Fonte: Gazzetta di Parma
di Sara Colonna
Da bottega artigianale a brand globale: è questo il percorso di Chantecler, azienda nata a Capri nel 1947 e che a dispetto del nome francese produce gioielli 100% italiani che fanno il giro del mondo. Anche per il 2023 la crescita all’estero è stata a doppia cifra con il fatturato salito a circa 20 milioni di euro. Si capisce perché quella di Chantecler è considerata una tra le più interessanti casehistory di successo della gioielleria made in Italy: da famiglia a un marchio internazionale.
Nel 1947 a Capri opera Pietro Capuano erede di una stirpe di gioiellieri napoletani, soprannominato Chantecler per il suo carattere eccentrico e irriverente affine a quello del gallo Chantecler protagonista della omonima novella di Edmond Rostand, famoso per il Cyrano de Bergerac, in cui gli attori sono travestiti da animali del pollaio.
Chantecler è il protagonista, gallo presuntuoso e amato da tutti, che pretende di essere lui, con il suo canto, ad ordinare al sole di alzarsi al mattino. E rifacendosi alla leggenda caprese dell’Arcangelo Gabriele, Pietro Capuano
decise di realizzare una campana in bronzo che regalò il 20 ottobre 1944 al Presidente americano F. D. Roosevelt per festeggiare la fine della guerra.
Chantecler ed il suo socio Salvatore Aprea, laureato in giurisprudenza ma appassionato di gioielli, ebbero l’intuizione di rendere la campanella, diventata simbolo di pace e viatico di buoni pensieri, un ciondolo riconoscibile da realizzare su misura e nel 1950 aprirono a Capri una gioielleria che realizzava pezzi unici personalizzabili con nomi, date e incisioni.
Il successo fu immediato: venne indossata da Grace Kelly, Jacqueline Kennedy, Liz Taylor, Maria Callas, Audrey Hepburn e la nostra Sofia Loren.
Nel mondo del lusso il rapporto personale si configura come essenziale perché un fattore critico di successo. Da questo punto di vista la strategia di una impresa famigliare non è diversa da quella dei grandi gruppi del lusso rispetto ai quali le aziende più piccole possono continuare a competere posizionandosi come nicchia di altissimo valore aggiunto. Il mercato ha tutto l’interesse che la nicchia, ovvero artigianalità di eccellenza e il saper fare d’autore, seguitino a prosperare.
Davide contro Golia? Si ma a patto che ci sia in giro qualche manager.
Eredi di un’importante esperienza, Gabriele, Costanza e Maria Elena Aprea, figli di Salvatore, mandano avanti quella che da boutique e salotto caprese è diventata una multinazionale tascabile con store in tutto il mondo.
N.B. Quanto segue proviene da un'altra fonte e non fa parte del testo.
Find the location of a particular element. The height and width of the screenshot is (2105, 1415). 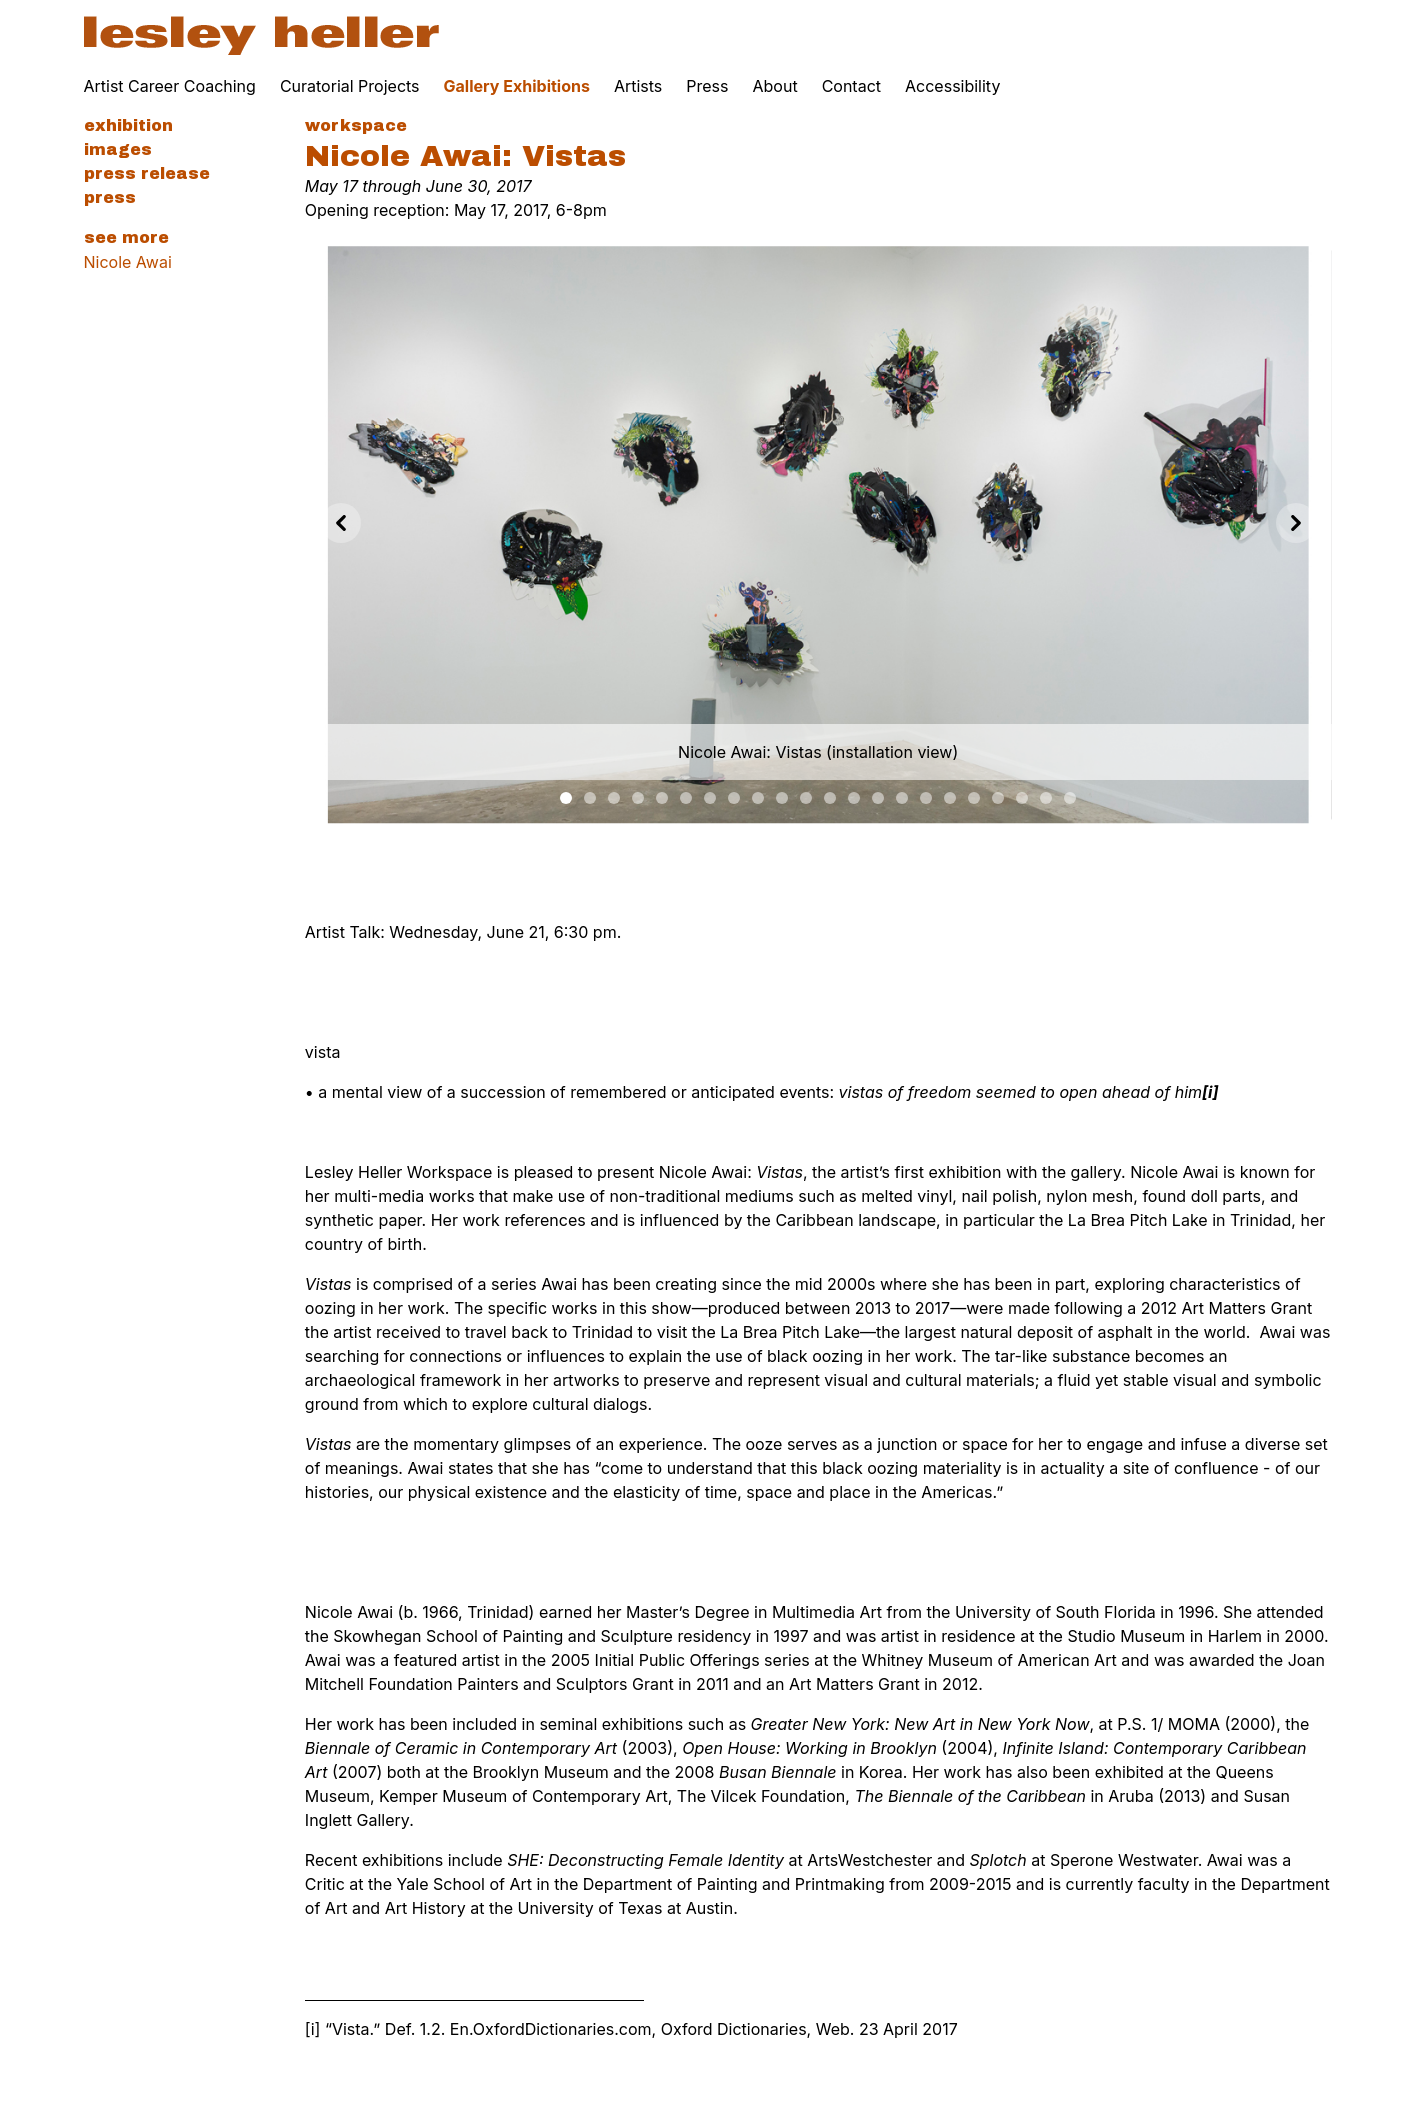 Artist Career Coaching is located at coordinates (170, 86).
La produzione si è spostata nel distretto orafo di Valenza e dalla prima apertura a Milano a quelle di Tokyo il passo è stato breve. I figli di Salvatore hanno saputo investire sulle competenze del capitale umano per far maturare cultura organizzativa senza mai stravolgere la natura originaria dell’impresa che è rimasta fedele ai valori tradizionali come quelli della centralità del cliente come persona e del su misura.
Il dramma delle pmi, che rappresentano quasi il 90% del tessuto imprenditoriale italiano, pare sia il passaggio generazionale. Già David Lande nel Prometeo Liberato scriveva che la prima generazione crea, la seconda forse mantiene mentre la terza distrugge. Ci sono doti imprenditoriali che sono intrinseche alle persone e difficilmente replicabili. Spesso appartengono ai fondatori e quando essi se ne vanno si portano via le macerie di una azienda che non cresce senza di loro.
Nel 2010 Chantecler ha trasferito il quartier generale a Milano in via Gesù, nel cuore del quadrilatero della moda.
Oggi è presente in 160 multibrand selezionati in tutto il mondo. Dopo le aperture di monomarca a Cortina, Milano, e Tokyo, Chantecler ha portato il puro spirito di Capri anche a Singapore e in Kazakistan. Cosi l’alta gioielleria Made in Italy resiste alla crisi dei consumi e la maison, che quest’anno festeggia gli ottant’anni della Campanella, cerca nuovi spazi di espansione nei mercati internazionali, che oggi incidono per circa il 20% dei ricavi complessivi sensibili all’intramontabile fascino della dolce vita anni Cinquanta.
Certo la crisi del Mar Rosso e la guerra che coinvolge Israele e il Medio Oriente, molto presenti nel sistema di approvvigionamento e distribuzione dei preziosi, portano incertezze. Il trend di oro, argento e platino, in presenza di volatilità, possono destabilizzare il comparto.
Se sul 2024 si allungano dunque delle ombre, come sempre l’industria fa affidamento sull’intera capacità dei nostri imprenditori di far fronte e gestire la complessità.